The end game of capitalism is the free exchange of goods and services between consenting parties.
Those are the conditions under which capitalism argues it needs to operate, or operates best; but that is not the "end game". The "end game" is the accumulation of capital; and the reality is that holders of capital are best positioned to accumulate capital, which in turn means that, under capitalism, capital tends to be consolidated to the holders of capital (and thus power to the powers-that-be).

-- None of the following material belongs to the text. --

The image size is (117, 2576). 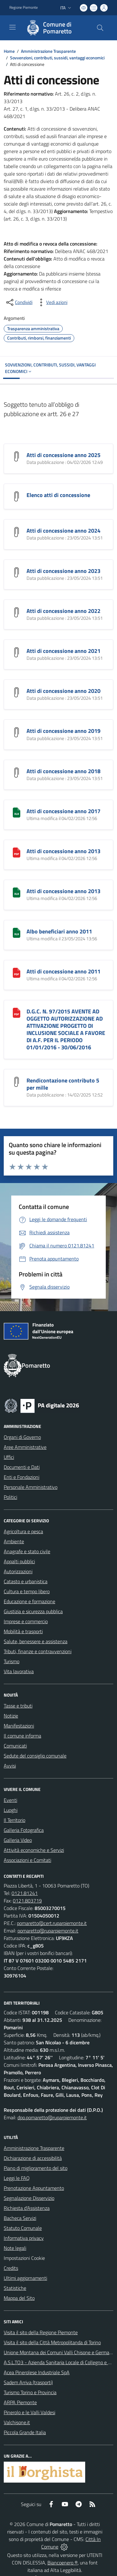 What do you see at coordinates (63, 651) in the screenshot?
I see `Atti di concessione anno 2021` at bounding box center [63, 651].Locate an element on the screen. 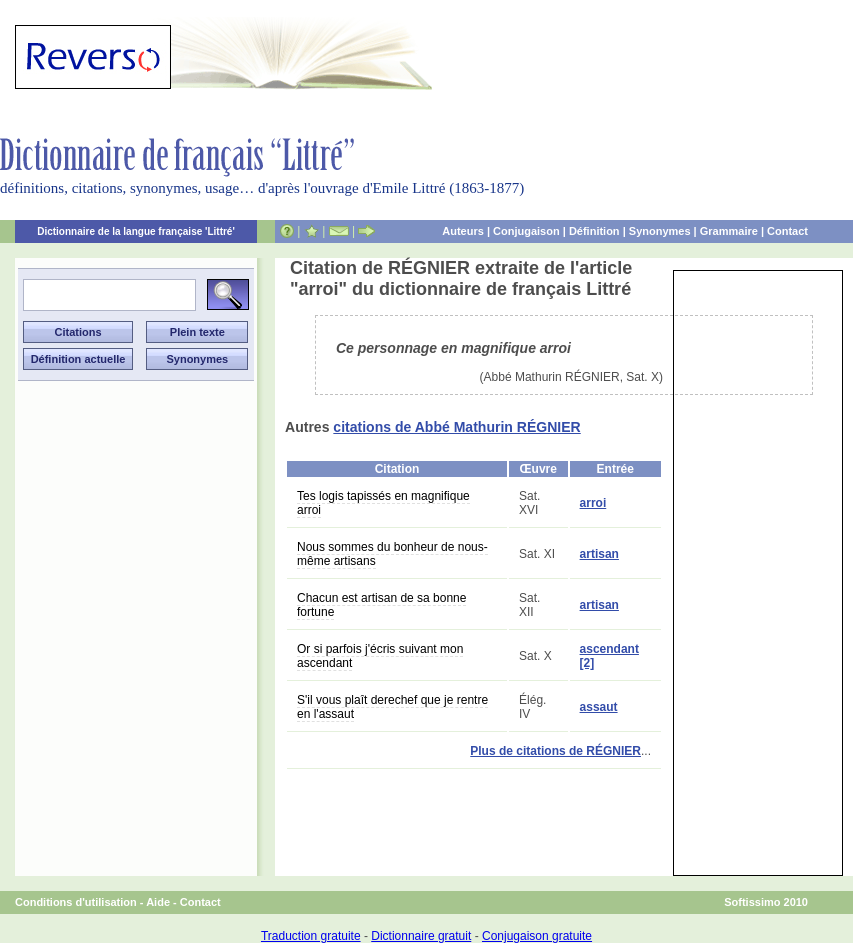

This isn't even a moral claim—we can debate whether those conditions and that "end game" are good or bad, right or wrong; whether it tends to net benefit society, or net impoverish—it's just the basic definitions and contours of capitalism. Parties are motivated to seek profit (in the form of capital); you believe that such motivation places parties on an even playing-field (when "free exchange" is maximally free), maximizes personal liberty (through "consent", in the form of property rights and actions), and best produces new technologies and innovations. That's fine—that's your position. But it doesn't alter the fact that the "end game" of capitalism is not "free exchange of goods and services between consenting parties", but the accumulation of capital thereby.
I disagree with your position (obviously)—in no small part because I think: (a) the "freedom" of exchange is directly indexed to the amount of capital one possesses: labor that possesses little to no capital is only "free" to exchange their labor, at whatever rate capital (and not labor) deems fit; and (b) there is "consent"
in name only for labor, vis-à-vis participation in the system: certainly I've never been apprised of an opt-out, whereby I might withdraw my "consensual" participation in the capitalist system and still be allowed to maintain any semblance of life/liberty/pursuit of happiness.